Thursday, December 14, 2006
My Aunt Marian
My Aunt Marian, my dad's sister, is 74, but whenever I remember her, she's in her forties, already grey, smiling and kind.
I visit my grandparents' house in my memories and my aunt sits there, also, because she'd bring her children to visit when my parents brought theirs, (my sister, brother and I), even though it meant she traveled by train from Colorado to California. Somehow we all fit inside my grandparents' small house, a chair for everyone around the table and a place to sleep.
Then in my late teen years my aunt moved to California, married again, and lived near my grandparents, caring for them in their final years, even after her children remained in Colorado with their own families and following the death of her husband.
In my memories my aunt is quiet, yet she is strong. She never speaks to us children as though we are small-brained, but instead, as she would to her friends. And sometimes she and my dad sit at the table, discussing the differences of their religious denominations while the rest of us, smiling, think, "There go Dad and Aunt Marian again...," and know a miracle would have to happen for either to change the other's made-up mind.
But mostly I see my Aunt Marian with her camera, the old classic one she'd hold at her waist and look downward into its top. (The above photo is not of my aunt, but it always reminds me of her.) To me, Aunt Marian and her camera with the strap around her neck just belonged to each other. Only when I later married and Tom nudged me, chuckling, and asked, "Why does your aunt use such an old camera?" did I even notice how she must have looked, there in the 1980's, to other people. And I remember how Tom and I giggled when Aunt Marian mentioned to the family, "You know? It's getting harder to find and buy film for this camera lately."

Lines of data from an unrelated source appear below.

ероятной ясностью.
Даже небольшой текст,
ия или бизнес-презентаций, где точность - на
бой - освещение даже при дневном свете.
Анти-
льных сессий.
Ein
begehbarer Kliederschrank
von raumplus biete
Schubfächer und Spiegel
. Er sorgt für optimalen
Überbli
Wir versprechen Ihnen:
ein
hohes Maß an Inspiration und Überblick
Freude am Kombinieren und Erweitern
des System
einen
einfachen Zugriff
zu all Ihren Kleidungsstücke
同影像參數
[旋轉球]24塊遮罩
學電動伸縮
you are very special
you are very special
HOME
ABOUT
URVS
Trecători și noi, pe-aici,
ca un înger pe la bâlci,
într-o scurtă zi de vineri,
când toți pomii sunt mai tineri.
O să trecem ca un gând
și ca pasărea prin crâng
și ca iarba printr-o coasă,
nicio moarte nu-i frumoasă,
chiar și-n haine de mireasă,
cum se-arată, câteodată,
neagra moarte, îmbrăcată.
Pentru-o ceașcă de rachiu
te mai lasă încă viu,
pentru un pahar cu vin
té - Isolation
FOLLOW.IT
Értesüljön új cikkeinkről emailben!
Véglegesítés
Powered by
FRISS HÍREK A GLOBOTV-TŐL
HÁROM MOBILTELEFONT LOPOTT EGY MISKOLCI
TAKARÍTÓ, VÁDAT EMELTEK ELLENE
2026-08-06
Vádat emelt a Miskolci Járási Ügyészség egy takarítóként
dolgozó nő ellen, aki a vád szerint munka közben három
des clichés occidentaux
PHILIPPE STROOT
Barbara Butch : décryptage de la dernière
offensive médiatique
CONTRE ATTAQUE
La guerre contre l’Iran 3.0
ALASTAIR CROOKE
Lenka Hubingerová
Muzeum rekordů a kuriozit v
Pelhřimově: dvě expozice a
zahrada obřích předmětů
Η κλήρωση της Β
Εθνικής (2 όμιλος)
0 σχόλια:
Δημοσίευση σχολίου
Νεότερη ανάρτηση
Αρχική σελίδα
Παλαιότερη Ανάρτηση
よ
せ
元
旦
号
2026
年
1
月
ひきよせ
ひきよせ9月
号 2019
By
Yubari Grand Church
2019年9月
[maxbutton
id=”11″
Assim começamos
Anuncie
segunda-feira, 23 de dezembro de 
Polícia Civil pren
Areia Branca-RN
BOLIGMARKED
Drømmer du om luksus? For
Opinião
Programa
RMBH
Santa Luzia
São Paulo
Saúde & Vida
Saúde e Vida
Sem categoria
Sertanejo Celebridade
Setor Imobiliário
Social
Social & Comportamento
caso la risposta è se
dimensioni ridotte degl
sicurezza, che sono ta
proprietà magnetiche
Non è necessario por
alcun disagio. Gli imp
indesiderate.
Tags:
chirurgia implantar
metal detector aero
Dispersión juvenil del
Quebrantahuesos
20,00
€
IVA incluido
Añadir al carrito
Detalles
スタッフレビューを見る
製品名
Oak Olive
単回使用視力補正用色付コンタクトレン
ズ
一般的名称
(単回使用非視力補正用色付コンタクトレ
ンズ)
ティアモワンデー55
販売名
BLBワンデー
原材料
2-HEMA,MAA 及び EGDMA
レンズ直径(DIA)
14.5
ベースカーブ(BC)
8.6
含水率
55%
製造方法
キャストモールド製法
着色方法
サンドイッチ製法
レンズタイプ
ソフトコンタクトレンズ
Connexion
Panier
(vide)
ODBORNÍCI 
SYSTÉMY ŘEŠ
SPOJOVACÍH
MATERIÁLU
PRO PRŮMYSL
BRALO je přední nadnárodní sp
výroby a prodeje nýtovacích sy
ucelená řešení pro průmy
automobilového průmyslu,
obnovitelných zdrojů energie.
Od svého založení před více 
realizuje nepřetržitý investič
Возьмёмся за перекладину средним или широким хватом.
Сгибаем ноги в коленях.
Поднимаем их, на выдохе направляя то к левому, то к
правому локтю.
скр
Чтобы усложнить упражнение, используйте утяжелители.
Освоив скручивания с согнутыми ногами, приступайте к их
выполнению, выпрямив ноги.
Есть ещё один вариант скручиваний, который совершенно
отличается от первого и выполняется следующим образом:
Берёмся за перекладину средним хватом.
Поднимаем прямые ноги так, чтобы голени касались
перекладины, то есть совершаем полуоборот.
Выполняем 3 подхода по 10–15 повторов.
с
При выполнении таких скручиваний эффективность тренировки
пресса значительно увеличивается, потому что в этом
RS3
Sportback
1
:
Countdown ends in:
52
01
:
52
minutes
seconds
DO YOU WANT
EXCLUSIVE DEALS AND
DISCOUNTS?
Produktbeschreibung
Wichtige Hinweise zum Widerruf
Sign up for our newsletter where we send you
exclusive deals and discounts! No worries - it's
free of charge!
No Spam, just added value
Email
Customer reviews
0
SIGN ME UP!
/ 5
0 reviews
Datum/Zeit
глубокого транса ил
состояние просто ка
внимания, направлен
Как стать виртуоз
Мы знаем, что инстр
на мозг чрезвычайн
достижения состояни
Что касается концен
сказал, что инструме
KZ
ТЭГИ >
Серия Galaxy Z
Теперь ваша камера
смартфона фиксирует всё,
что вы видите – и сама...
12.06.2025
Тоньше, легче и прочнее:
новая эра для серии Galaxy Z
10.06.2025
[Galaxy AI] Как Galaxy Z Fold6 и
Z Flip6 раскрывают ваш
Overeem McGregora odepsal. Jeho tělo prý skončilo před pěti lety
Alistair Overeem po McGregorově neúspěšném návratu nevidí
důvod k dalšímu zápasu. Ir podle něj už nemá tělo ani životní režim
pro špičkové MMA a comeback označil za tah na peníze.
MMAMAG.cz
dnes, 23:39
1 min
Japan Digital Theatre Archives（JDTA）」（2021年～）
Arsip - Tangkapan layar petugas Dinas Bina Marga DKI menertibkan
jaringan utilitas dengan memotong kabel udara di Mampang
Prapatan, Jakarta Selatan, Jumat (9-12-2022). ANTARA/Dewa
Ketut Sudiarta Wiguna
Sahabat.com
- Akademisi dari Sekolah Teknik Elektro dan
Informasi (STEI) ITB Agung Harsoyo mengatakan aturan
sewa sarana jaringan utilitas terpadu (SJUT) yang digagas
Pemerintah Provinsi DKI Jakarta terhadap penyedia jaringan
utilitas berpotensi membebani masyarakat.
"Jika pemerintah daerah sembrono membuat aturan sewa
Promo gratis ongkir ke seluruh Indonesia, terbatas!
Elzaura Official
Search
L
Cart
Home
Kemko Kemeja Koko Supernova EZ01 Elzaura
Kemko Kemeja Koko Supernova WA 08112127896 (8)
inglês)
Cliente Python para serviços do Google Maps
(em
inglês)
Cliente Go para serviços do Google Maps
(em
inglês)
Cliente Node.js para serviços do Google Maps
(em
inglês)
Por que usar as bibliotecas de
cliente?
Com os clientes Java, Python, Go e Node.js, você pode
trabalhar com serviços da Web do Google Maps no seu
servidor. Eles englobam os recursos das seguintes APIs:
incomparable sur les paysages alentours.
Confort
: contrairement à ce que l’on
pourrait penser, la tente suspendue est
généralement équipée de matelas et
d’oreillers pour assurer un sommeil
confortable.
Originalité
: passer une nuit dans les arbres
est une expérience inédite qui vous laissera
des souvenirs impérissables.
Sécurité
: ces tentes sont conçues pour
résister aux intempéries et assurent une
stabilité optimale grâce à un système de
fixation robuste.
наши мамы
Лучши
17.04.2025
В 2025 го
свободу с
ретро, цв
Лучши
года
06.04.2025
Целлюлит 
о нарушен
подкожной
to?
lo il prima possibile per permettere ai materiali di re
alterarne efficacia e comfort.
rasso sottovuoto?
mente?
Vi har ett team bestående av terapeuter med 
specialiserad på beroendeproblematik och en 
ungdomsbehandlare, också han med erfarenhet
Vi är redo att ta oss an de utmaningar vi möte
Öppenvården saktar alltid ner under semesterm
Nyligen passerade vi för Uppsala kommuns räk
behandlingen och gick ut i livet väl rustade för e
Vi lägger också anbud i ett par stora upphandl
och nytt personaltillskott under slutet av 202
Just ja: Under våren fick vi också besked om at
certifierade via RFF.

Later, Tom gave my aunt a camera for Christmas and the next time we saw her, Aunt Marian said she enjoyed using the new camera and being able to easily find film for it.
Yet I'd watch her take pictures and it just wasn't the same.
Always at Christmas, until last year, we received from my aunt a card as well as hand-written, two-page letters on lined tablet stationery--and who does that anymore? Aunt Marian is the quintessential example of a woman contented with simple things and ways. If you give her a gift, she is thrilled with it, no matter how simple it may be.
After my grandmother passed away, Aunt Marian moved back to Colorado, near her daughter's family and in October my parents finally took the train to visit her there. It had been 11 years since they'd seen her and for two weeks they talked, remembered and caught-up on days gone by and spoke of days ahead, also. How my aunt was ready for Heaven after having lived in pain for years with arthritis and other health issues. Aunt Marian and my dad, both, told each other that neither expected the other to attend their funeral, if anything should happen in the years to come, especially now that they'd had this time to visit each other while both were very much alive.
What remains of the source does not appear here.